Sharing Images in your Organization
Most organizations do not publish their Docker images to public repositories on Docker Hub. Instead, they opt for more private and secure options. There are a number of different options to consider for doing this.
• Docker, Inc. provides a Docker image named registry that you can use and run on any Docker host. In this example, you are fully responsible for managing your images and the underlying data store. As the registry is going to contain all the images your team will use, ensuring you have durable, reliable storage for those images is important. You can find instructions for how to configure the Docker registry image with Azure Blob Storage at http://bit.ly/azureregistry.
• Docker Hub supports private repositories. These repositories can only be accessed by authorized Docker Hub accounts and can be used to securely store images in the public cloud. To view private repository pricing plans, visit https://hub.docker.com/account/billing-plans/.

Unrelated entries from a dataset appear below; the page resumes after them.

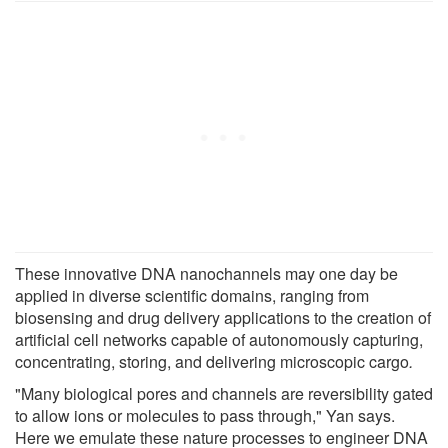
These innovative DNA nanochannels may one day be
applied in diverse scientific domains, ranging from
biosensing and drug delivery applications to the creation of
artificial cell networks capable of autonomously capturing,
concentrating, storing, and delivering microscopic cargo
.
"Many biological pores and channels are reversibility gated
to allow ions or molecules to pass through," Yan says.
Here we emulate these nature processes to engineer DNA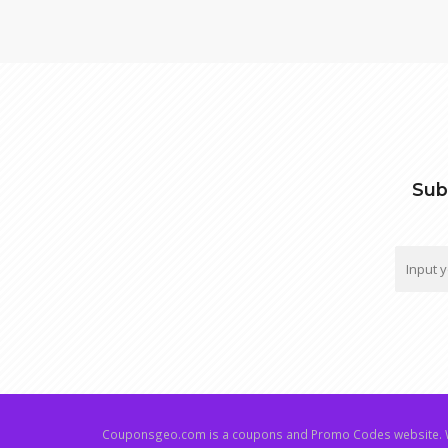
Sub
Couponsgeo.com is a coupons and Promo Codes website. W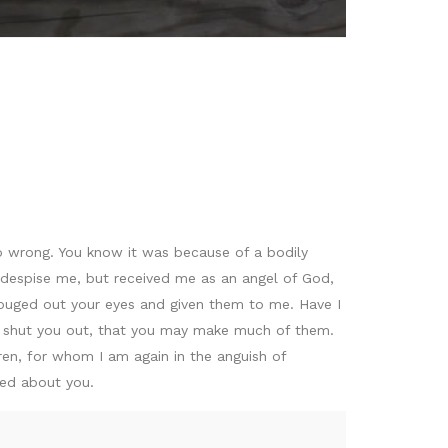
o wrong. You know it was because of a bodily
r despise me, but received me as an angel of God,
gouged out your eyes and given them to me. Have I
 shut you out, that you may make much of them.
ren, for whom I am again in the anguish of
xed about you.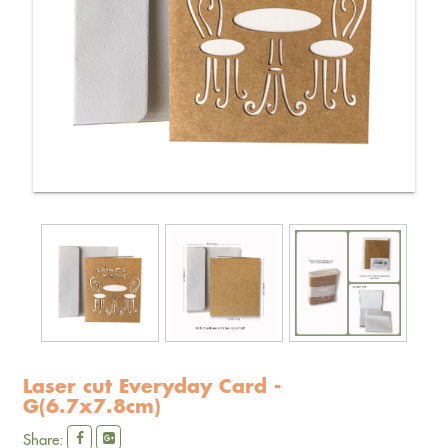
Laser cut Everyday Card -
G(6.7x7.8cm)
Share: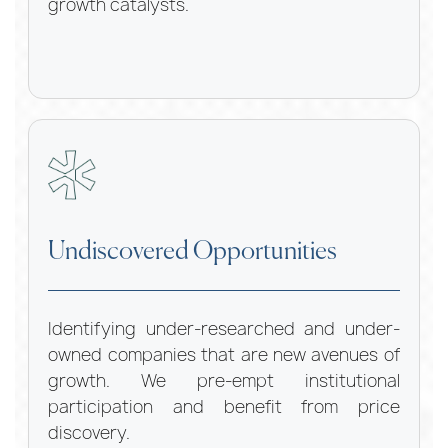
growth catalysts.
Undiscovered Opportunities
Identifying under-researched and under-
owned companies that are new avenues of
growth. We pre-empt institutional
participation and benefit from price
discovery.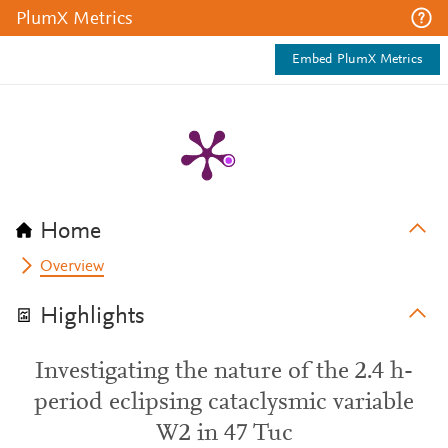
PlumX Metrics
Embed PlumX Metrics
Home
Overview
Highlights
Investigating the nature of the 2.4 h-
period eclipsing cataclysmic variable
W2 in 47 Tuc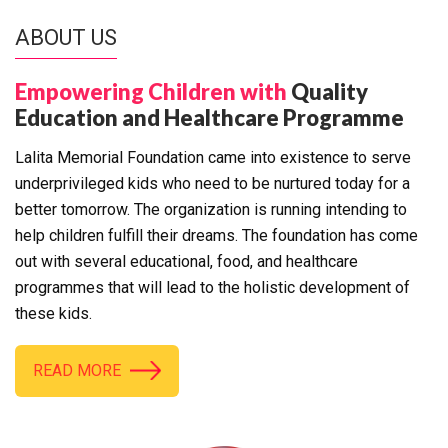
ABOUT US
Empowering Children with
Quality
Education and Healthcare Programme
Lalita Memorial Foundation came into existence to serve
underprivileged kids who need to be nurtured today for a
better tomorrow. The organization is running intending to
help children fulfill their dreams. The foundation has come
out with several educational, food, and healthcare
programmes that will lead to the holistic development of
these kids.
READ MORE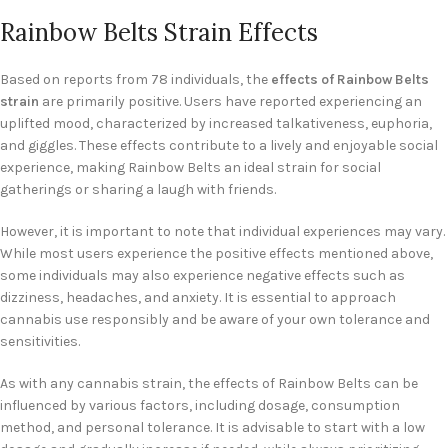
Rainbow Belts Strain Effects
Based on reports from 78 individuals, the
effects of Rainbow Belts
strain
are primarily positive. Users have reported experiencing an
uplifted mood, characterized by increased talkativeness, euphoria,
and giggles. These effects contribute to a lively and enjoyable social
experience, making Rainbow Belts an ideal strain for social
gatherings or sharing a laugh with friends.
However, it is important to note that individual experiences may vary.
While most users experience the positive effects mentioned above,
some individuals may also experience negative effects such as
dizziness, headaches, and anxiety. It is essential to approach
cannabis use responsibly and be aware of your own tolerance and
sensitivities.
As with any cannabis strain, the effects of Rainbow Belts can be
influenced by various factors, including dosage, consumption
method, and personal tolerance. It is advisable to start with a low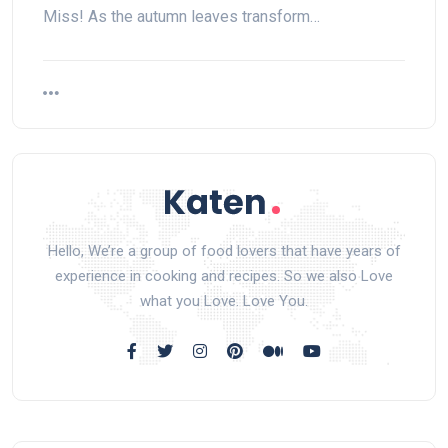
Miss! As the autumn leaves transform…
Hello, We’re a group of food lovers that have years of
experience in cooking and recipes. So we also Love
what you Love. Love You.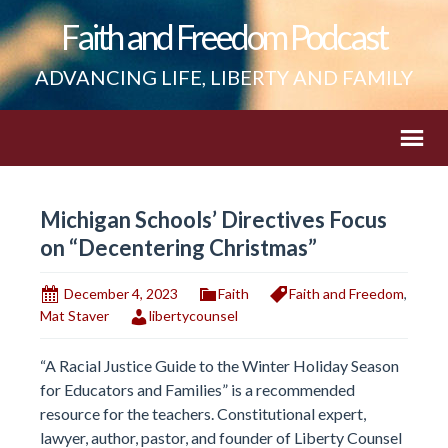
Faith and Freedom Podcast
ADVANCING LIFE, LIBERTY AND FAMILY
Michigan Schools’ Directives Focus
on “Decentering Christmas”
December 4, 2023
Faith
Faith and Freedom
,
Mat Staver
libertycounsel
“A Racial Justice Guide to the Winter Holiday Season
for Educators and Families” is a recommended
resource for the teachers. Constitutional expert,
lawyer, author, pastor, and founder of Liberty Counsel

• For enterprises, Docker also provides Docker Trusted Registry (DTR), which is a private Docker registry that you own and manage, and can run on premises or in your choice of cloud provider. It adds a host of enterprise management features like integration with an enterprise’s LDAP store (for example, Active Directory), user statistics, management, monitoring and commercial support. Azure includes built-in support for Docker Trusted Registry in the Azure Marketplace at http://bit.ly/azuredtr.
• Quay.io is a third-party public Docker registry similar to Docker Hub. It offers private repositories that you pay for on a monthly basis. For more information, visit https://quay.io.

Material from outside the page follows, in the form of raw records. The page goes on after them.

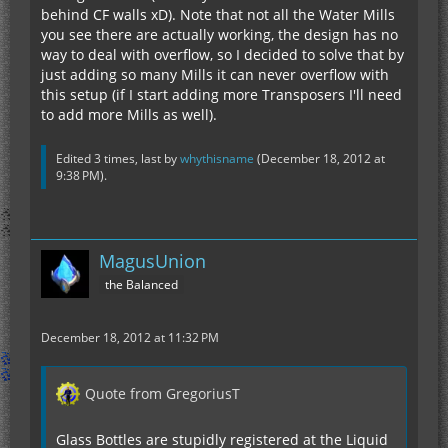
behind CF walls xD). Note that not all the Water Mills
you see there are actually working, the design has no
way to deal with overflow, so I decided to solve that by
just adding so many Mills it can never overflow with
this setup (if I start adding more Transposers I'll need
to add more Mills as well).
Edited 3 times, last by
whythisname
(
December 18, 2012 at
9:38 PM
).
MagusUnion
the Balanced
December 18, 2012 at 11:32 PM
Quote from GregoriusT
Glass Bottles are stupidly registered at the Liquid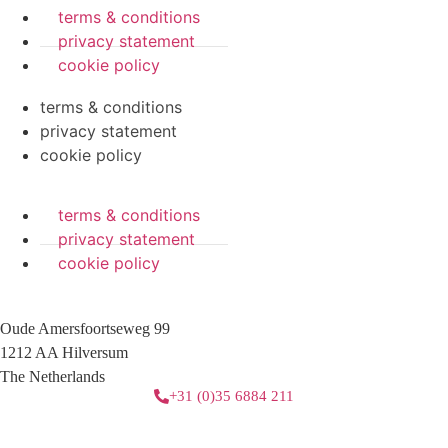
terms & conditions
privacy statement
cookie policy
terms & conditions
privacy statement
cookie policy
terms & conditions
privacy statement
cookie policy
Oude Amersfoortseweg 99
1212 AA Hilversum
The Netherlands
+31 (0)35 6884 211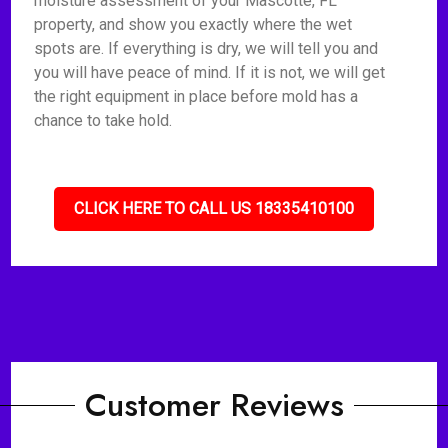
moisture assessment of your Mascotte, FL
property, and show you exactly where the wet
spots are. If everything is dry, we will tell you and
you will have peace of mind. If it is not, we will get
the right equipment in place before mold has a
chance to take hold.
CLICK HERE TO CALL US 18335410100
Customer Reviews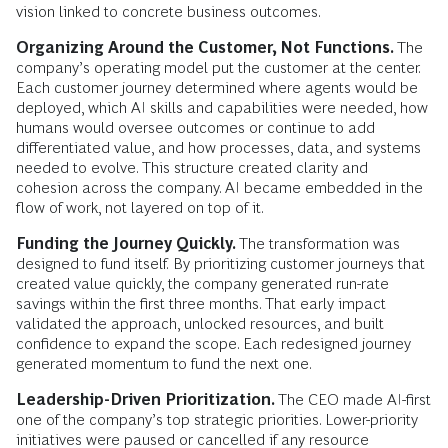
vision linked to concrete business outcomes.
Organizing Around the Customer, Not Functions.
The
company’s operating model put the customer at the center.
Each customer journey determined where agents would be
deployed, which AI skills and capabilities were needed, how
humans would oversee outcomes or continue to add
differentiated value, and how processes, data, and systems
needed to evolve. This structure created clarity and
cohesion across the company. AI became embedded in the
flow of work, not layered on top of it.
Funding the Journey Quickly.
The transformation was
designed to fund itself.
By prioritizing customer journeys that
created value quickly, the company generated run-rate
savings within the first three months. That early impact
validated the approach, unlocked resources, and built
confidence to expand the scope. Each redesigned journey
generated momentum to fund the next one.
Leadership-Driven Prioritization.
The CEO made AI-first
one of the company’s top strategic priorities. Lower-priority
initiatives were paused or cancelled if any resource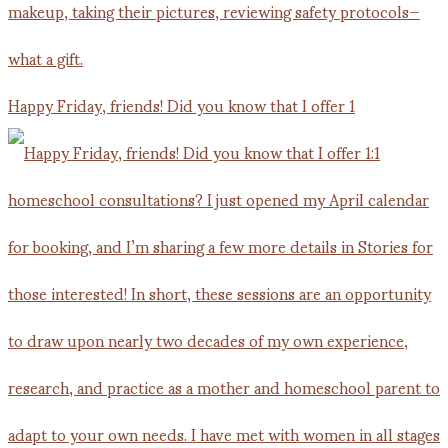
Happy Friday, friends! Did you know that I offer 1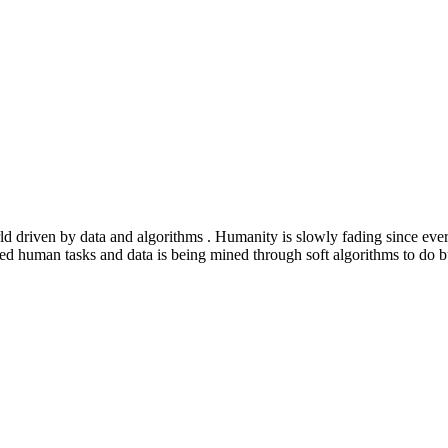
ld driven by data and algorithms . Humanity is slowly fading since eve
ated human tasks and data is being mined through soft algorithms to d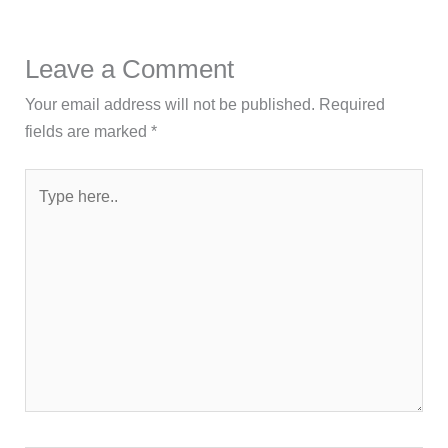
Leave a Comment
Your email address will not be published.
Required
fields are marked
*
Type
here..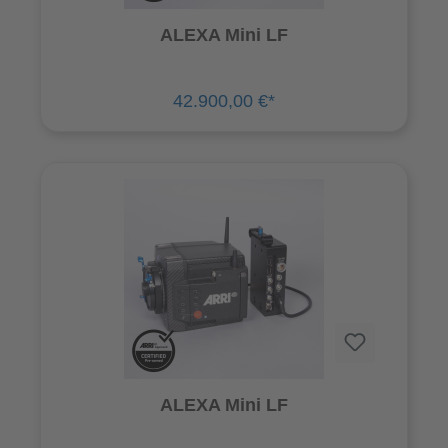
ALEXA Mini LF
42.900,00 €*
ALEXA Mini LF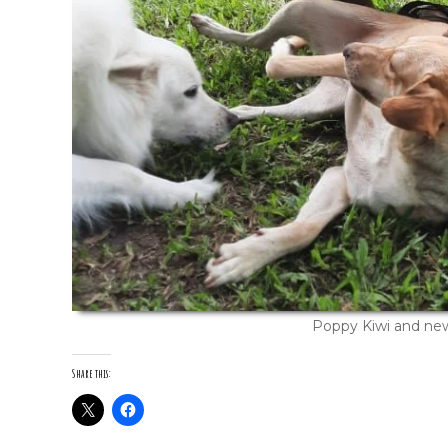
Poppy Kiwi and ne
Share this:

• Quay Enterprise is similar to Docker Trusted Registry. It is a private instance of the Quay.io Docker Registry that you own and manage and can run on premises or in your favorite cloud provider.
Managing Images
Ongoing maintenance of images is also something to consider. Image maintenance tasks include understanding updates to software packages and updates to operating systems such as applying security patches or deploying bug fixes. For large enterprises where IT decisions are typically centralized, management of base images is handled by a central team that is responsible for maintaining the images, ensuring quality, security, and consistency across a team or an organization. In other organizations, where decision making is decentralized, each team or feature crew is responsible for their own image management.

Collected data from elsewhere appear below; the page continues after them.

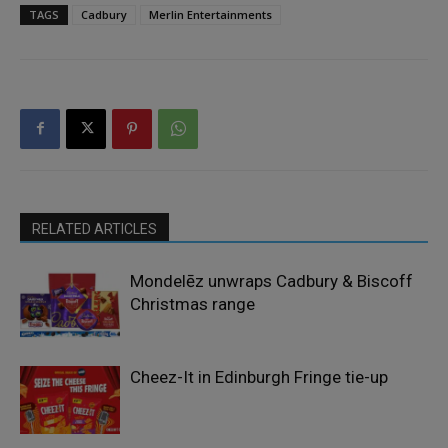
TAGS
Cadbury
Merlin Entertainments
RELATED ARTICLES
Mondelēz unwraps Cadbury & Biscoff
Christmas range
Cheez-It in Edinburgh Fringe tie-up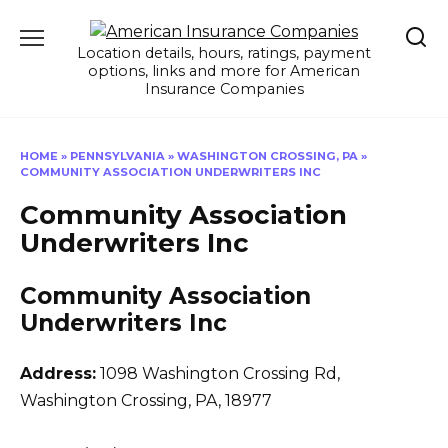
Skip
to
Location details, hours, ratings, payment
content
options, links and more for American
Insurance Companies
HOME
»
PENNSYLVANIA
»
WASHINGTON CROSSING, PA
»
COMMUNITY ASSOCIATION UNDERWRITERS INC
Community Association
Underwriters Inc
Community Association
Underwriters Inc
Address:
1098 Washington Crossing Rd
,
Washington Crossing, PA, 18977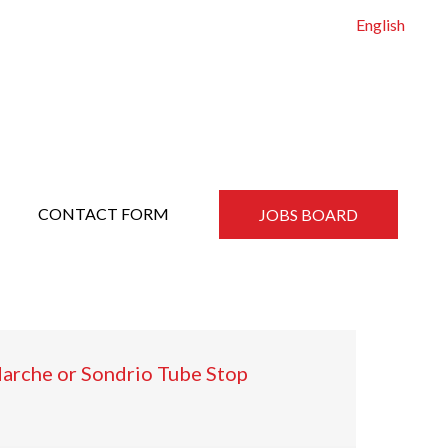
English
CONTACT FORM
JOBS BOARD
Marche or Sondrio Tube Stop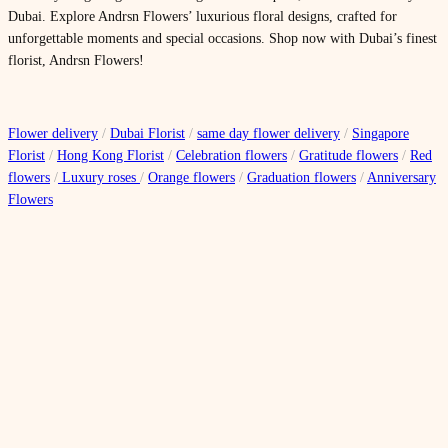
Dubai. Explore Andrsn Flowers’ luxurious floral designs, crafted for
unforgettable moments and special occasions. Shop now with Dubai’s finest
florist, Andrsn Flowers!
Flower delivery
/
Dubai Florist
/
same day flower delivery
/
Singapore
Florist
/
Hong Kong Florist
/
Celebration flowers
/
Gratitude flowers
/
Red
flowers
/
Luxury roses
/
Orange flowers
/
Graduation flowers
/
Anniversary
Flowers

Although Docker security tools really deserve their own chapter in a book, we quickly wanted to mention Docker Bench (https://dockerbench.com), a script created by Docker that is largely based on the Center for Internet Security’s (CIS) Docker 1.6 Benchmark (https://bit.ly/ch4security) that checks for common best practices for deploying Docker containers in production.
Another common maintenance task that all organizations face is image bloat on your Docker hosts. As each image can be 500MB to 1GB, you can easily end up with hundreds of old or unused images in your shared dev or staging environments. To help fix this, you can set up a maintenance script that deletes images that reach a certain age using the docker rmi command.